I recently completed the final leg of the doomed to disappointment college tour with my son, wherein ambitious parents and striving adolescents trudge, like weary pilgrims, through one historic campus after the other, feigning interest in spires, dining rooms that are supposed to evoke memories of Harry Potter, lecture theaters, libraries, dorm rooms and the same tedious anecdotes about college life.
At every information session, excerpts from the College’s web page are read aloud with varying degrees of enthusiasm and humor. On occasion a parent or child will break the monotony by asking a question to which the answer can be found on the web site. When the answer is not to be found in the College’s promotional material, the question will be deflected. For example, is it better to get a B in an AP class than an A in a regular class? Better to get an A in an AP class, is the response.
So, why burn money and time on this uniquely American ritual? Many a college coach, counselor, college prep guide book recommend it. They may differ on whether one should do it before applying or after one has been accepted. In either case, I know of no good explanation for why this is a sensible activity.
Some argue that it is a form of costly signaling that will help one’s child should they be on the cusp of admission. This explanation only makes sense for those who tour before applying and apply to colleges that keep track of those who visit.
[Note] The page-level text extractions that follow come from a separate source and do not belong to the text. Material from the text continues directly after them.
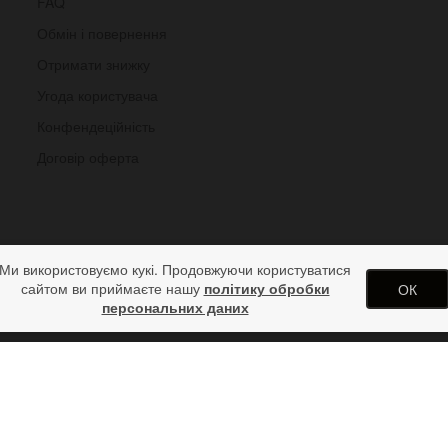
FAQ
Обмін і повернення
Отримати знижку
Угода користувача
Конфендеційність
Договір оферта
Ми використовуємо кукі. Продовжуючи користуватися
сайтом ви приймаєте нашу
політику обробки
ОК
персональних даних
естом і губами
арунків від дизайн студії ArtStore. Використання матеріалів сайту 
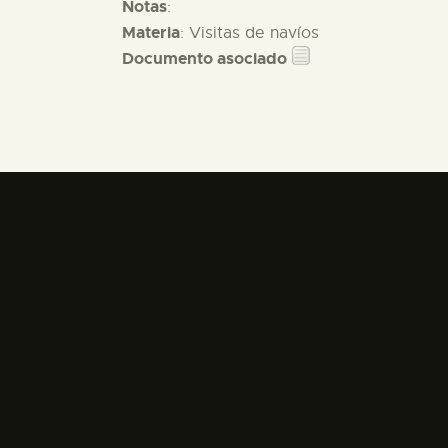
Notas
:
Materia
: Visitas de navíos
Documento asociado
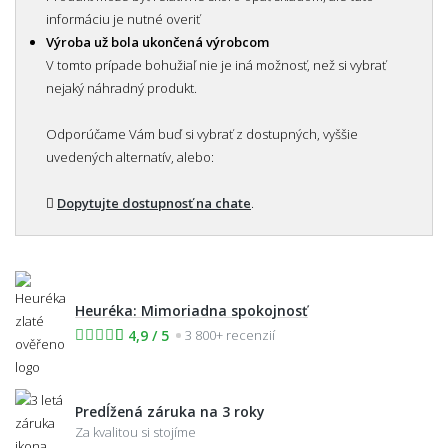
informáciu je nutné overiť
Výroba už bola ukončená výrobcom
V tomto prípade bohužiaľ nie je iná možnosť, než si vybrať
nejaký náhradný produkt.
Odporúčame Vám buď si vybrať z dostupných, vyššie
uvedených alternatív, alebo:
Dopytujte dostupnosť na chate
.
Heuréka: Mimoriadna spokojnosť
4,9 / 5
3 800+ recenzií
Predĺžená záruka na 3 roky
Za kvalitou si stojíme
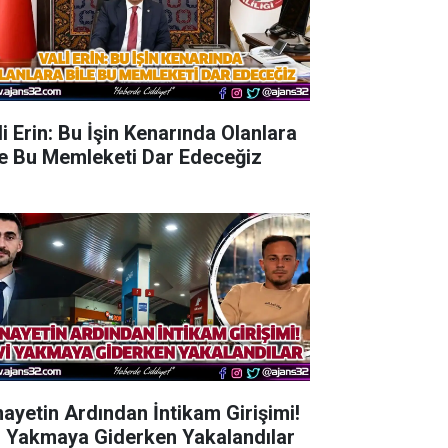
li Erin: Bu İşin Kenarında Olanlara
le Bu Memleketi Dar Edeceğiz
nayetin Ardından İntikam Girişimi!
i Yakmaya Giderken Yakalandılar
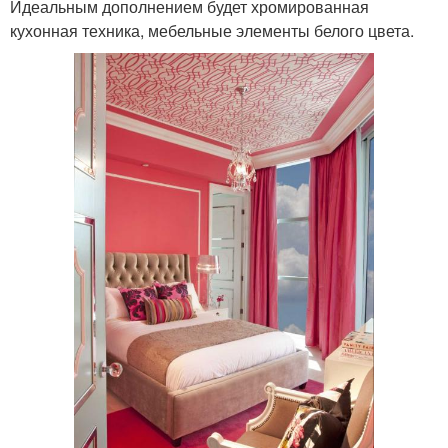
Идеальным дополнением будет хромированная
кухонная техника, мебельные элементы белого цвета.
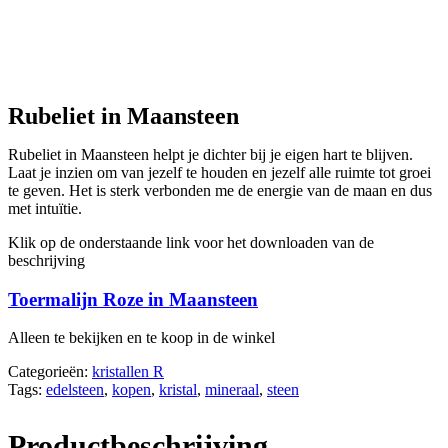
Rubeliet in Maansteen
Rubeliet in Maansteen helpt je dichter bij je eigen hart te blijven.
Laat je inzien om van jezelf te houden en jezelf alle ruimte tot groei
te geven. Het is sterk verbonden me de energie van de maan en dus
met intuïtie.
Klik op de onderstaande link voor het downloaden van de
beschrijving
Toermalijn Roze in Maansteen
Alleen te bekijken en te koop in de winkel
Categorieën:
kristallen R
Tags:
edelsteen
,
kopen
,
kristal
,
mineraal
,
steen
Productbeschrijving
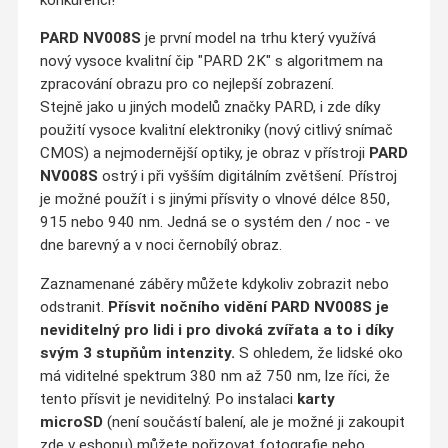
PARD NV008S
je první model na trhu který využívá
nový vysoce kvalitní čip "PARD 2K" s algoritmem na
zpracování obrazu pro co nejlepší zobrazení.
Stejně jako u jiných modelů značky PARD, i zde díky
použití vysoce kvalitní elektroniky (nový citlivý snímač
CMOS) a nejmodernější optiky, je obraz v přístroji
PARD
NV008S
ostrý i při vyšším digitálním zvětšení. Přístroj
je možné použít i s jinými přísvity o vlnové délce 850,
915 nebo 940 nm.
Jedná se o systém den / noc - ve
dne barevný a v noci černobílý obraz.
Zaznamenané záběry můžete kdykoliv zobrazit nebo
odstranit.
Přísvit nočního vidění PARD NV008S je
neviditelný pro lidi i pro divoká zvířata a to i díky
svým 3 stupňům intenzity.
S ohledem, že lidské oko
má viditelné spektrum 380 nm až 750 nm, lze říci, že
tento přísvit je neviditelný.
Po instalaci
karty
microSD
(není součástí balení, ale je možné ji zakoupit
zde v eshopu) můžete pořizovat fotografie nebo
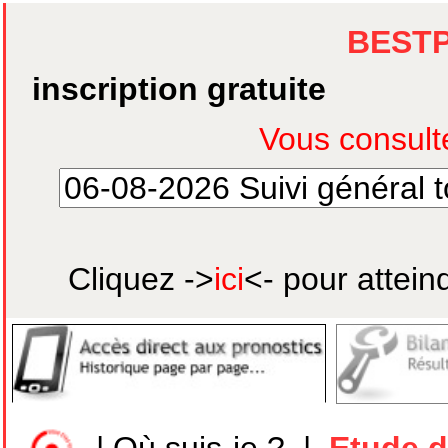
BEST
inscription gratuite
Cliquez ->
ici
<- pour attein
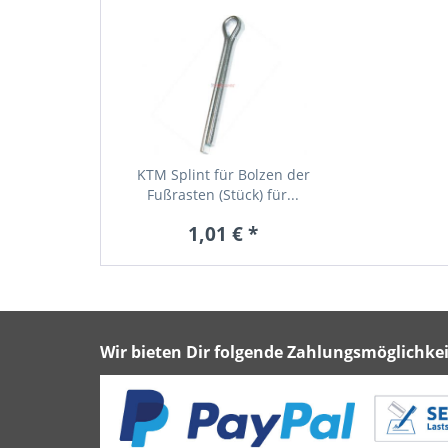
KTM Splint für Bolzen der
Fußrasten (Stück) für...
1,01 € *
Wir bieten Dir folgende Zahlungsmöglichkei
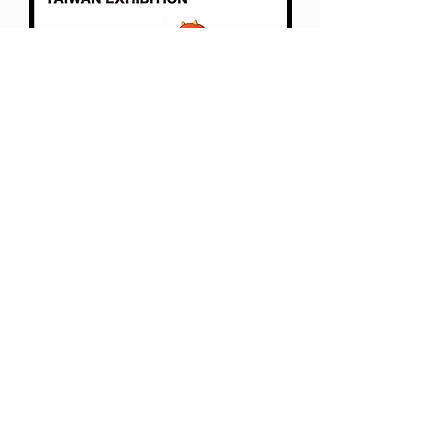
BLACKPEARLS は台湾の AKA Gallery にて、《BEYOND
| BPSxAKA TAIWAN EXHIBITION》を開催。この展示
は、ブランドにとって台湾市場への本格的な進出の礎とな
る重要な一歩となりました。
2024.5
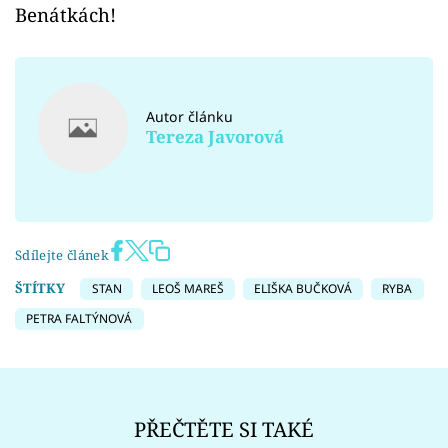
Benátkách!
Autor článku
Tereza Javorová
Sdílejte článek
ŠTÍTKY
STAN
LEOŠ MAREŠ
ELIŠKA BUČKOVÁ
RYBA
PETRA FALTÝNOVÁ
PŘEČTĚTE SI TAKÉ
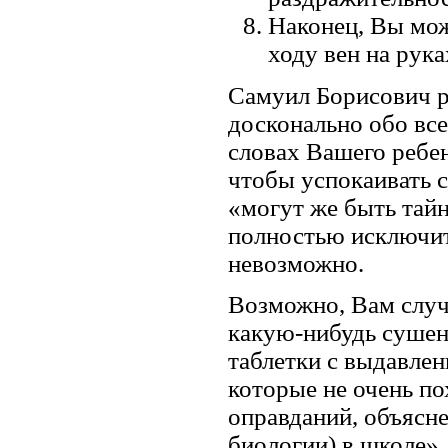
Наконец, Вы мо
ходу вен на рука
Самуил Борисович р
досконально обо вс
словах Вашего ребе
чтобы успокаивать с
«могут же быть тайн
полностью исключить
невозможно.
Возможно, Вам случ
какую-нибудь сушен
таблетки с выдавле
которые не очень п
оправданий, объясне
биологии) в школе»,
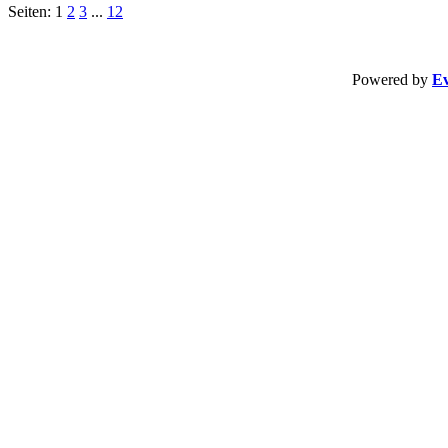
Seiten: 1
2
3
...
12
Powered by
Ev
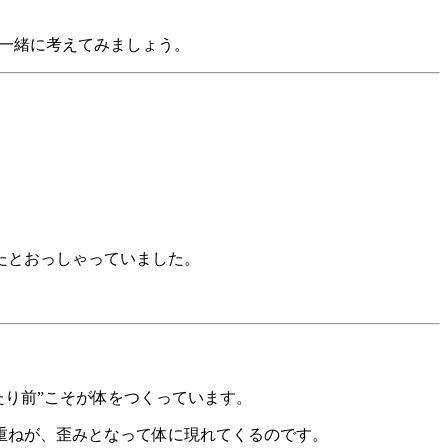
一緒に考えてみましょう。
たとおっしゃっていました。
たり前”こそが体をつくっています。
重ねが、歪みとなって体に現れてくるのです。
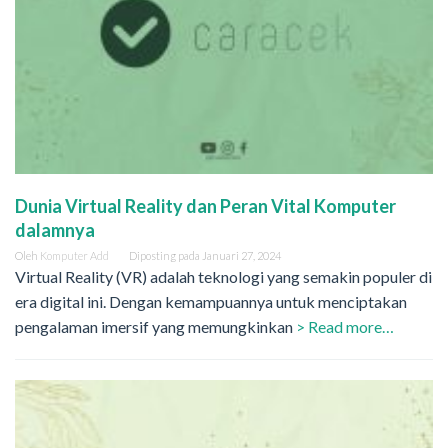
Dunia Virtual Reality dan Peran Vital Komputer
dalamnya
Oleh
Komputer Add
Diposting pada
Januari 27, 2024
Virtual Reality (VR) adalah teknologi yang semakin populer di
era digital ini. Dengan kemampuannya untuk menciptakan
pengalaman imersif yang memungkinkan
> Read more…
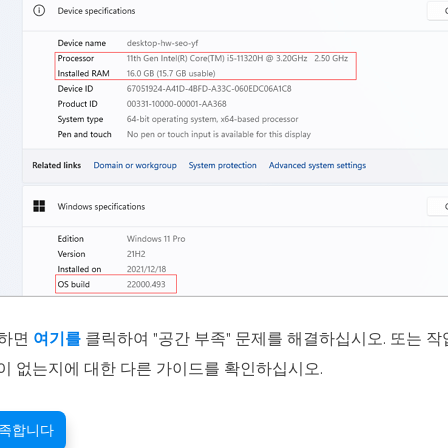
족하면
여기를
클릭하여 "공간 부족" 문제를 해결하십시오. 또는 
이 없는지에 대한 다른 가이드를 확인하십시오.
부족합니다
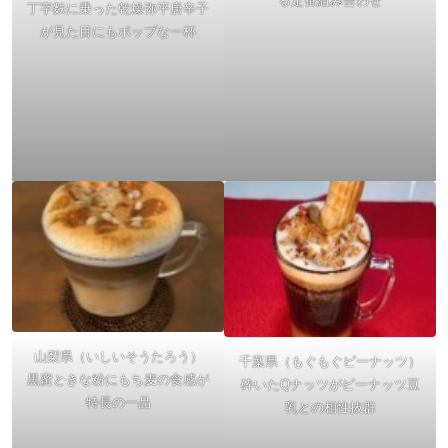
る定番組み合わせ
丁字麩に乗った乾燥弥平唐辛子
が見た目にもポップな一杯
山梨県（いしいそうたろう）
千葉県（もぐもぐピーナッツ）
黒蜜ときな粉にもち麦の食感が
砕いたQナッツがピーナッツ豆
特長の一品
乳との相性抜群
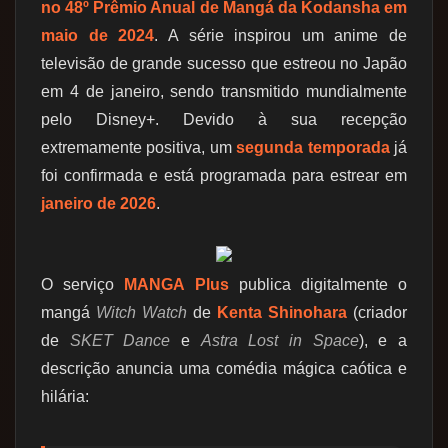
no 48º Prêmio Anual de Mangá da Kodansha em
maio de 2024
. A série inspirou um anime de
televisão de grande sucesso que estreou no Japão
em 4 de janeiro, sendo transmitido mundialmente
pelo Disney+. Devido à sua recepção
extremamente positiva, um
segunda temporada
já
foi confirmada e está programada para estrear em
janeiro de 2026
.
O serviço
MANGA Plus
publica digitalmente o
mangá
Witch Watch
de
Kenta Shinohara
(criador
de
SKET Dance
e
Astra Lost in Space
), e a
descrição anuncia uma comédia mágica caótica e
hilária:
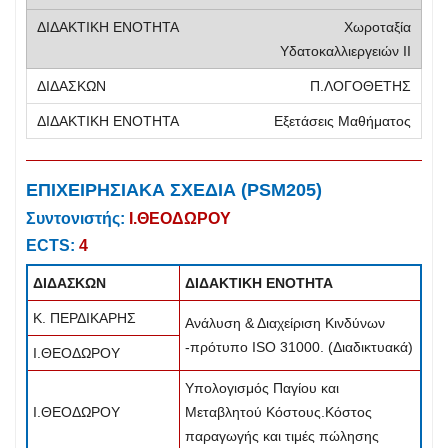
Χωροταξία
Υδατοκαλλιεργειών ΙΙ
Π.ΛΟΓΟΘΕΤΗΣ
Εξετάσεις Μαθήματος
ΕΠΙΧΕΙΡΗΣΙΑΚΑ ΣΧΕΔΙΑ (PSM205)
Συντονιστής:
Ι.ΘΕΟΔΩΡΟΥ
ECTS:
4
ΔΙΔΑΣΚΩΝ
ΔΙΔΑΚΤΙΚΗ ΕΝΟΤΗΤΑ
Κ. ΠΕΡΔΙΚΑΡΗΣ
Ανάλυση & Διαχείριση Κινδύνων
-πρότυπο ISO 31000. (Διαδικτυακά)
Ι.ΘΕΟΔΩΡΟΥ
Υπολογισμός Παγίου και
Ι.ΘΕΟΔΩΡΟΥ
Μεταβλητού Κόστους.Kόστος
παραγωγής και τιμές πώλησης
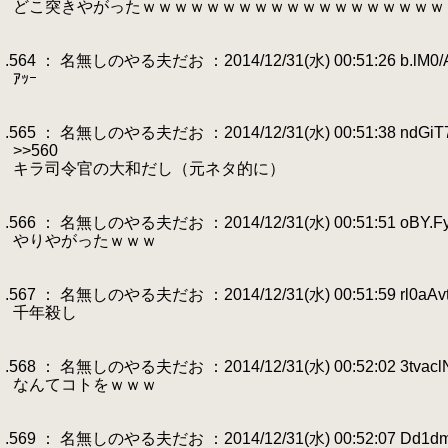
.
どこ突きやがったｗｗｗｗｗｗｗｗｗｗｗｗｗｗｗｗｗｗｗ
.
.
.564 ： 名無しのやる夫だお ：2014/12/31(水) 00:51:26 b.lM0/
.
ｱｯｰ
.
.
.565 ： 名無しのやる夫だお ：2014/12/31(水) 00:51:38 ndGiT
.
>>560
.
キラ司令官の大和だし（元ネタ的に）
.
.
.566 ： 名無しのやる夫だお ：2014/12/31(水) 00:51:51 oBY.F
.
やりやがったｗｗｗ
.
.
.567 ： 名無しのやる夫だお ：2014/12/31(水) 00:51:59 rl0aAv
.
千年殺し
.
.
.568 ： 名無しのやる夫だお ：2014/12/31(水) 00:52:02 3tvacl
.
なんてコトをｗｗｗ
.
.
.569 ： 名無しのやる夫だお ：2014/12/31(水) 00:52:07 Dd1d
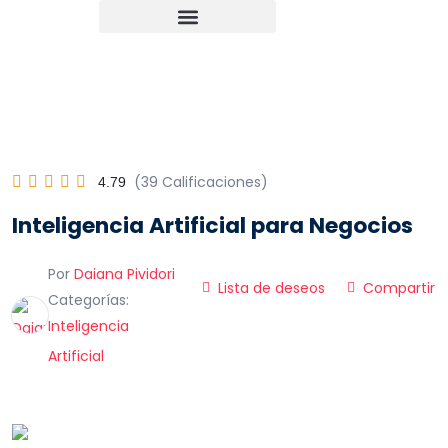
Ir
al
contenido
(39 Calificaciones)
4.79
Inteligencia Artificial para Negocios
Por
Daiana Pividori
Lista de deseos
Compartir
Categorías:
Inteligencia
Artificial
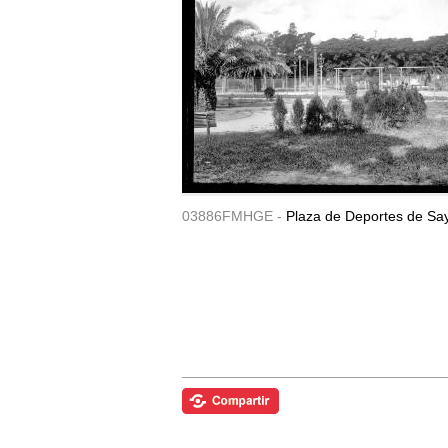
03886FMHGE -
Plaza de Deportes de Sa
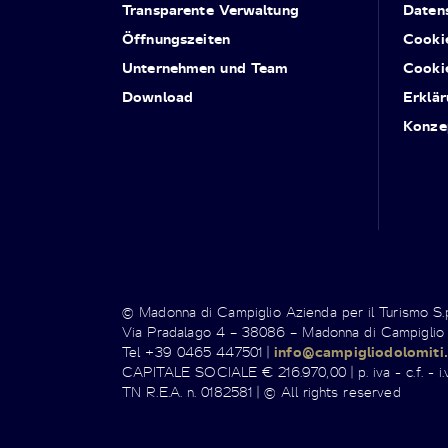
Transparente Verwaltung
Daten
Öffnungszeiten
Cooki
Unternehmen und Team
Cooki
Download
Erklär
Konze
© Madonna di Campiglio Azienda per il Turismo S
Via Pradalago 4 – 38086 – Madonna di Campiglio
Tel +39 0465 447501 |
info@campigliodolomiti.
CAPITALE SOCIALE € 216.970,00 | p. iva - c.f. - i.v
TN R.E.A. n. 0182581 | © All rights reserved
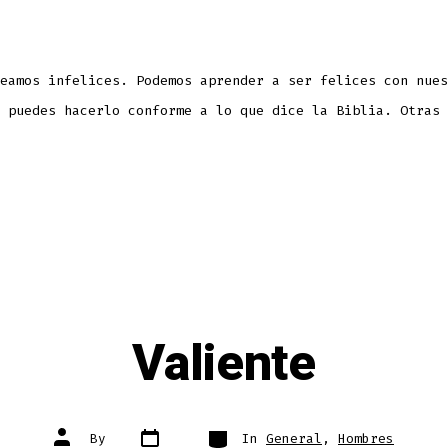
eamos infelices. Podemos aprender a ser felices con nues
 puedes hacerlo conforme a lo que dice la Biblia. Otras 
Valiente
Post
Categories
Post
By
In
General
,
Hombres
date
author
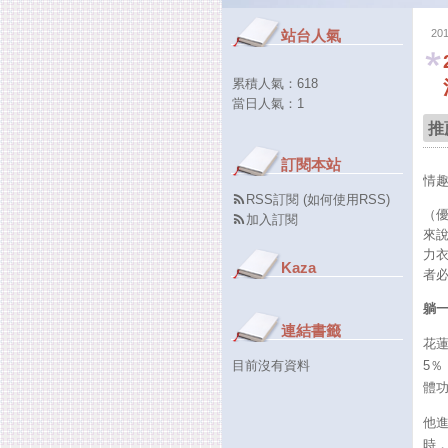
站台人氣
20
累積人氣：
618
當日人氣：
1
推
訂閱本站
情
RSS訂閱
(
如何使用RSS
)
（
加入訂閱
來
力
Kaza
者必
躺一
連結書籤
花
目前沒有資料
5
體
他
時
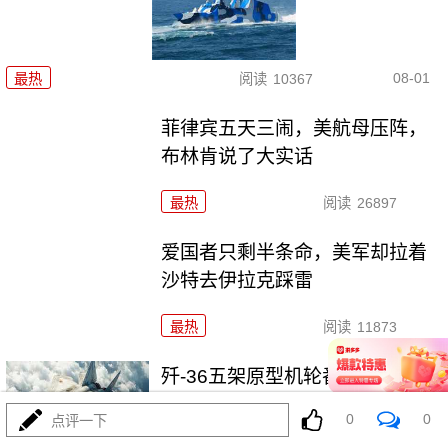
08-01
最热
阅读
10367
菲律宾五天三闹，美航母压阵，
布林肯说了大实话
最热
阅读
26897
爱国者只剩半条命，美军却拉着
沙特去伊拉克踩雷
最热
阅读
11873
歼-36五架原型机轮番上天，美F-
47还在PPT画鸭翼
0
0
点评一下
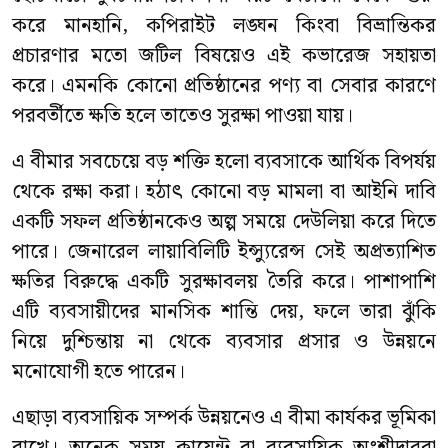
করে মানহানি, কপিরাইট লঙ্ঘন কিংবা বিভ্রান্তিকর
প্রচারণার মতো জটিল বিষয়েও এই কভারেজ সহায়তা
করে। এমনকি কোনো প্রতিষ্ঠানের পণ্য বা সেবার কারণে
পরবর্তীতে ক্ষতি হলে তাতেও সুরক্ষা পাওয়া যায়।
এ বীমার সবচেয়ে বড় শক্তি হলো ব্যবসাকে আর্থিক বিপর্যয়
থেকে রক্ষা করা। হঠাৎ কোনো বড় মামলা বা আইনি দাবি
একটি সফল প্রতিষ্ঠানকেও অল্প সময়ে দেউলিয়া করে দিতে
পারে। জেনারেল লায়াবিলিটি ইন্স্যুরেন্স সেই অপ্রত্যাশিত
ক্ষতির বিরুদ্ধে একটি সুরক্ষাবলয় তৈরি করে। পাশাপাশি
এটি ব্যবসায়ীদের মানসিক শান্তি দেয়, ফলে তারা ঝুঁকি
নিয়ে দুশ্চিন্তায় না থেকে ব্যবসার প্রসার ও উন্নয়নে
মনোযোগী হতে পারেন।
এছাড়া ব্যবসায়িক সম্পর্ক উন্নয়নেও এ বীমা কার্যকর ভূমিকা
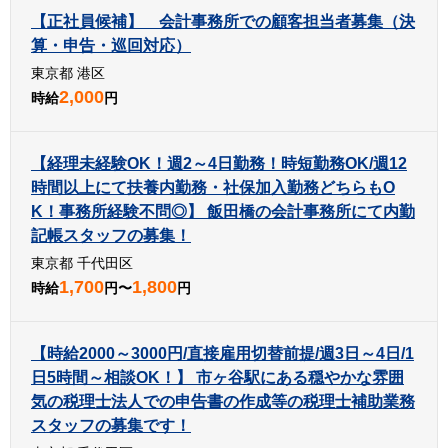
【正社員候補】 会計事務所での顧客担当者募集（決
算・申告・巡回対応）
東京都 港区
2,000
時給
円
【経理未経験OK！週2～4日勤務！時短勤務OK/週12
時間以上にて扶養内勤務・社保加入勤務どちらもO
K！事務所経験不問◎】 飯田橋の会計事務所にて内勤
記帳スタッフの募集！
東京都 千代田区
1,700
1,800
時給
円〜
円
【時給2000～3000円/直接雇用切替前提/週3日～4日/1
日5時間～相談OK！】 市ヶ谷駅にある穏やかな雰囲
気の税理士法人での申告書の作成等の税理士補助業務
スタッフの募集です！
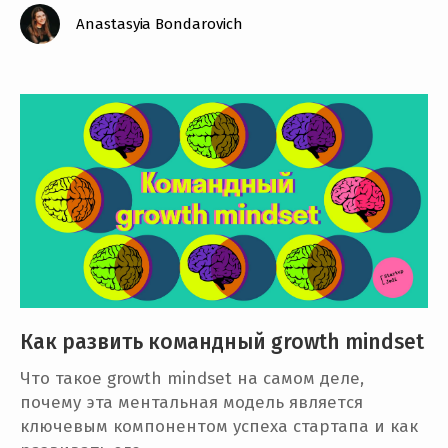
Anastasyia Bondarovich
Как развить командный growth mindset
Что такое growth mindset на самом деле,
почему эта ментальная модель является
ключевым компонентом успеха стартапа и как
A number of highly selective institutions do not keep track of visits. Princeton, in fact specifically says that whether one visits or not is irrelevant for their admission decisions.
For those who tour after the admission decision, it makes even less sense. What can one possibly learn from one visit to a campus that would allow one to distinguish it from another? The responses to a campus are sensitive to the personality of the tour guide, the weather, the others on the tour and so on. When the impression one gets is subject to so much noise, why is this informative? It is not as if one gets to run the counter-factual to verify the correctness of the choice. The really important factors that determine college experience, large vs. small, liberal arts vs. university, urban vs. rural are all known before the visit.